Con lentitud que se interpone, pregunto: ¿a quién se cree
engañar aquí? ¡Oh, caballitos de pallo de presidio! ¡Pompas de jabón! ¡Peleles
de tripa de buey! ¡Cordeles usados! Que se acerquen los Konrad, los Manfred,
los Lara, los marinos que se parecen al Corsario, los Mefistófeles, los
Werther, los Don Juan, los Fausto, los lago, los Rodin, los Calígula, los Caín,
los Iridión, las brujas infernales a imagen de Colomba, los Ahriman, los
manitúes maniqueos, embadurnados de cerebro, que fermentan la sangre de sus
víctimas en las pagodas sagradas del Indostán, la serpiente, el sapo y el
cocodrilo, divinidades, consideradas como anormales, del antiguo Egipto, las hechiceras
y las potencias demoníacas del medievo, los Prometeos, los Titanes de, la
mitología fulminados por Júpiter, los Dioses Malvados vomitados por la
imaginación primitiva de los pueblos bárbaros: toda la serie ardiente de los
diablos de cartón. Con la certeza de vencerlos, tomo la fusta de la indignación
y de la concentración que sopesa, y a pie firme espero a esos monstruos, como
su domador previsto. Hay escritores rebajados, bufones peligrosos, juglares de
tres al cuarto, mistificadores sombríos, verdaderos alienados que, deberían
poblar Bicétre. Sus cretinizantes cabezas, que han sido desprovistas de una
teja, crean fantasmas gigantescos, que bajan en vez de subir. Ejercicio
escabroso; gimnasia especiosa. Grotesca maniobra de prestidigitador. Si os
place, retiráos de mi presencia, fabricantes, por docena, de jeroglíficos
prohibidos, donde antes yo no advertía de inmediato como hoy la connivencia con
la solución frívola. Caso patológico de egoísmo formidable. A esos autómatas fantásticos,
indicad vosotros, hijos míos, con el dedo, a uno y a otro, el epíteto que los
pone de nuevo en su lugar. Si existiesen, bajo la plástica realidad, en alguna
parte, serían, pese a su inteligencia reconocida, pero trapacera, el oprobio,
la hiel de los planetas que habitaran, su vergüenza. Figuráoslos, un instante,
reunidos en sociedad con sustancias que se les asemejaran.
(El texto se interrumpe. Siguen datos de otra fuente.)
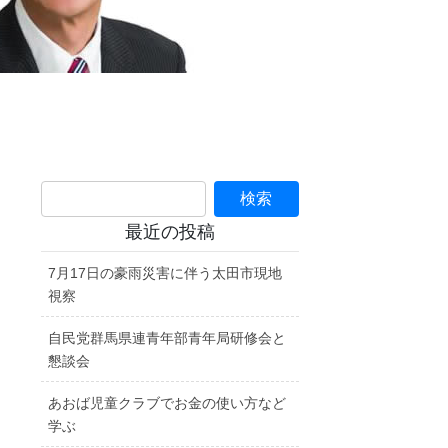
最近の投稿
7月17日の豪雨災害に伴う太田市現地
視察
自民党群馬県連青年部青年局研修会と
懇談会
あおば児童クラブでお金の使い方など
学ぶ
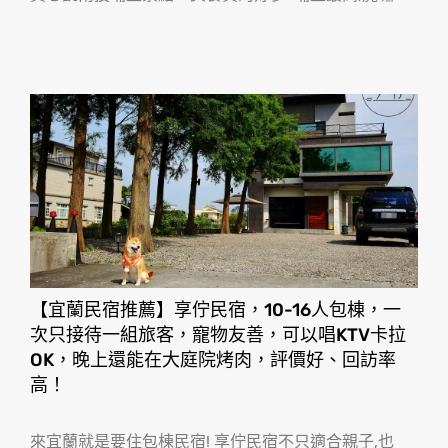
【宜蘭民宿推薦】享佇民宿，10-16人包棟，一
次只接待一組旅客，寵物友善，可以唱KTV卡拉
OK，晚上還能在大庭院烤肉，評價好、回訪率
高！
來宜蘭就是要住包棟民宿! 享佇民宿不只適合親子,也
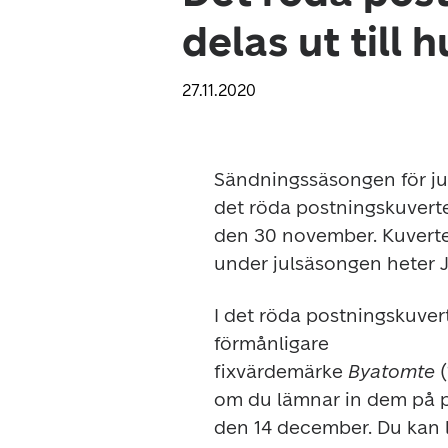
delas ut till
27.11.2020
Sändningssäsongen för julk
det röda postningskuvertet
den 30 november. Kuverten
under julsäsongen heter 
I det röda postningskuvert
förmånligare

fixvärdemärke 
Byatomte
 
om du lämnar in dem på p
den 14 december. Du kan lä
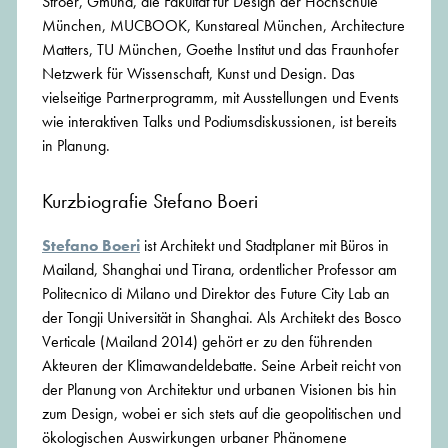
Ströer, Gmund, die Fakultät für Design der Hochschule
München, MUCBOOK, Kunstareal München, Architecture
Matters, TU München, Goethe Institut und das Fraunhofer
Netzwerk für Wissenschaft, Kunst und Design. Das
vielseitige Partnerprogramm, mit Ausstellungen und Events
wie interaktiven Talks und Podiumsdiskussionen, ist bereits
in Planung.
Kurzbiografie Stefano Boeri
Stefano Boeri
ist Architekt und Stadtplaner mit Büros in
Mailand, Shanghai und Tirana, ordentlicher Professor am
Politecnico di Milano und Direktor des Future City Lab an
der Tongji Universität in Shanghai. Als Architekt des Bosco
Verticale (Mailand 2014) gehört er zu den führenden
Akteuren der Klimawandeldebatte. Seine Arbeit reicht von
der Planung von Architektur und urbanen Visionen bis hin
zum Design, wobei er sich stets auf die geopolitischen und
ökologischen Auswirkungen urbaner Phänomene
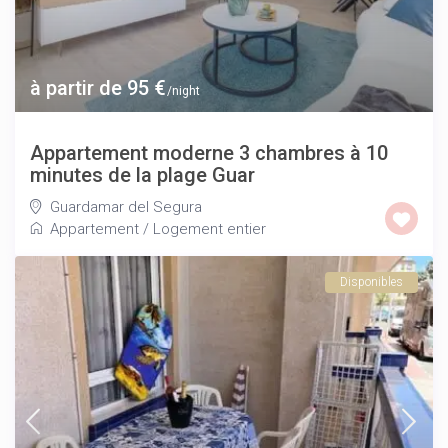
à partir de 95 €
/night
Appartement moderne 3 chambres à 10
minutes de la plage Guar
Guardamar del Segura
Appartement
/
Logement entier
Disponibles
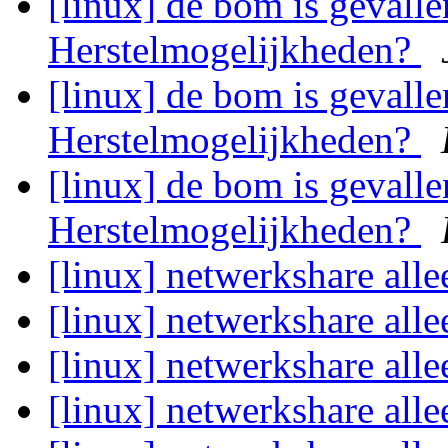
[linux] de bom is gevalle
Herstelmogelijkheden?
[linux] de bom is gevalle
Herstelmogelijkheden?
[linux] de bom is gevalle
Herstelmogelijkheden?
[linux] netwerkshare alle
[linux] netwerkshare alle
[linux] netwerkshare alle
[linux] netwerkshare alle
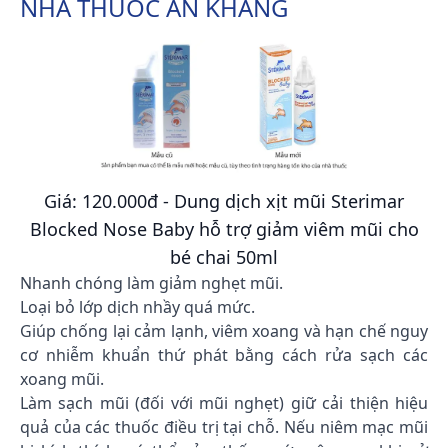
NHÀ THUỐC AN KHANG
Giá: 120.000đ - Dung dịch xịt mũi Sterimar
Blocked Nose Baby hỗ trợ giảm viêm mũi cho
bé chai 50ml
Nhanh chóng làm giảm nghẹt mũi.
Loại bỏ lớp dịch nhầy quá mức.
Giúp chống lại cảm lạnh, viêm xoang và hạn chế nguy
cơ nhiễm khuẩn thứ phát bằng cách rửa sạch các
xoang mũi.
Làm sạch mũi (đối với mũi nghẹt) giữ cải thiện hiệu
quả của các thuốc điều trị tại chỗ. Nếu niêm mạc mũi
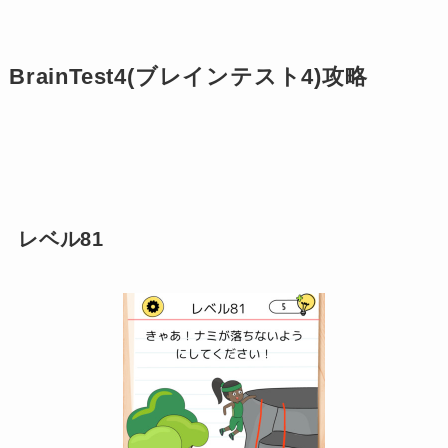
BrainTest4(ブレインテスト4)攻略
レベル81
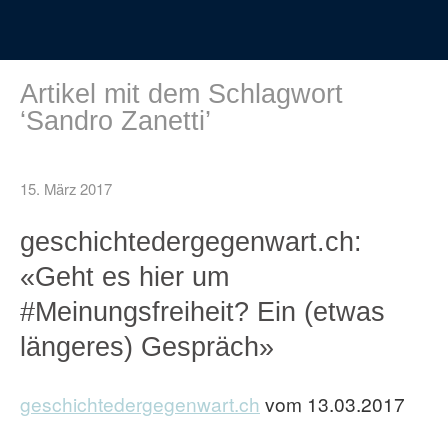
Artikel mit dem Schlagwort
‘
Sandro Zanetti
’
15. März 2017
geschichtedergegenwart.ch:
«Geht es hier um
#Meinungsfreiheit? Ein (etwas
längeres) Gespräch»
geschichtedergegenwart.ch
vom 13.03.2017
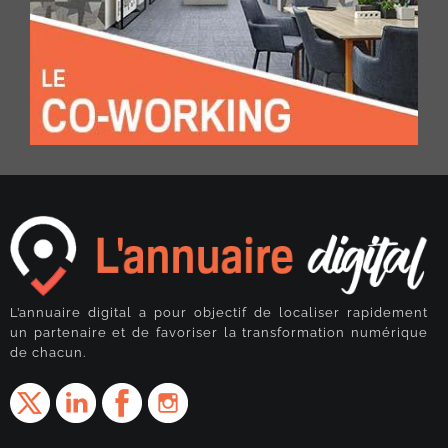
L’annuaire digital a pour objectif de localiser rapidement
un partenaire et de favoriser la transformation numérique
de chacun.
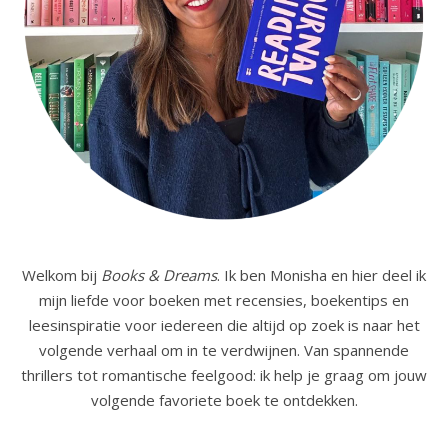
Welkom bij
Books & Dreams
. Ik ben Monisha en hier deel ik
mijn liefde voor boeken met recensies, boekentips en
leesinspiratie voor iedereen die altijd op zoek is naar het
volgende verhaal om in te verdwijnen. Van spannende
thrillers tot romantische feelgood: ik help je graag om jouw
volgende favoriete boek te ontdekken.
Es una sucesión
ininterrumpida de combates, con la que no soñarían los bulldogs, los tiburones
y los macrocéfalos cachalotes. Son torrentes de sangre, en esas regiones
caóticas llenas de hidras y minotauros, y de donde la paloma, espantada sin
remedio, huye volando con la mayor rapidez posible. Es un amontonamiento de
bestias apocalípticas, que no ignoran lo que hacen. Son choques de pasiones,
irreconciabilidades y ambiciones, a través de los aullidos del orgullo que no
se deja ver, se contiene, y cuyos escollos y bajíos nadie, ni siquiera
aproximadamente, podría sondear. Pero no se me impondrán más. Sufrir es una
debilidad, cuando es posible evitarlo y hacer algo mejor. Exhalar los
sufrimientos de un esplendor no equilibrado significa demostrar, ¡oh moribundos
de las marismas perversas!, resistencia y coraje menores aún. Gloriosa
esperanza, con mi voz y mi solemnidad de los grandes días te llamo a mis
desiertos lares. Ven a sentarte junto a mí, envuelta en el manto de las
ilusiones, sobre el trípode razonable de la pacificación. Como un mueble de
desecho, te he arrojado de mi casa con un látigo de cuerdas de escorpiones. Si
quieres convencerme de que has olvidado, al volver a mí, las penas que, bajo la
señal de los arrepentimientos, te causé en otro tiempo, lo juro, trae entonces
contigo, cortejo sublime -¡sostenedme, me desvanezco!-, las virtudes ofendidos
y sus imperecederas rectificaciones.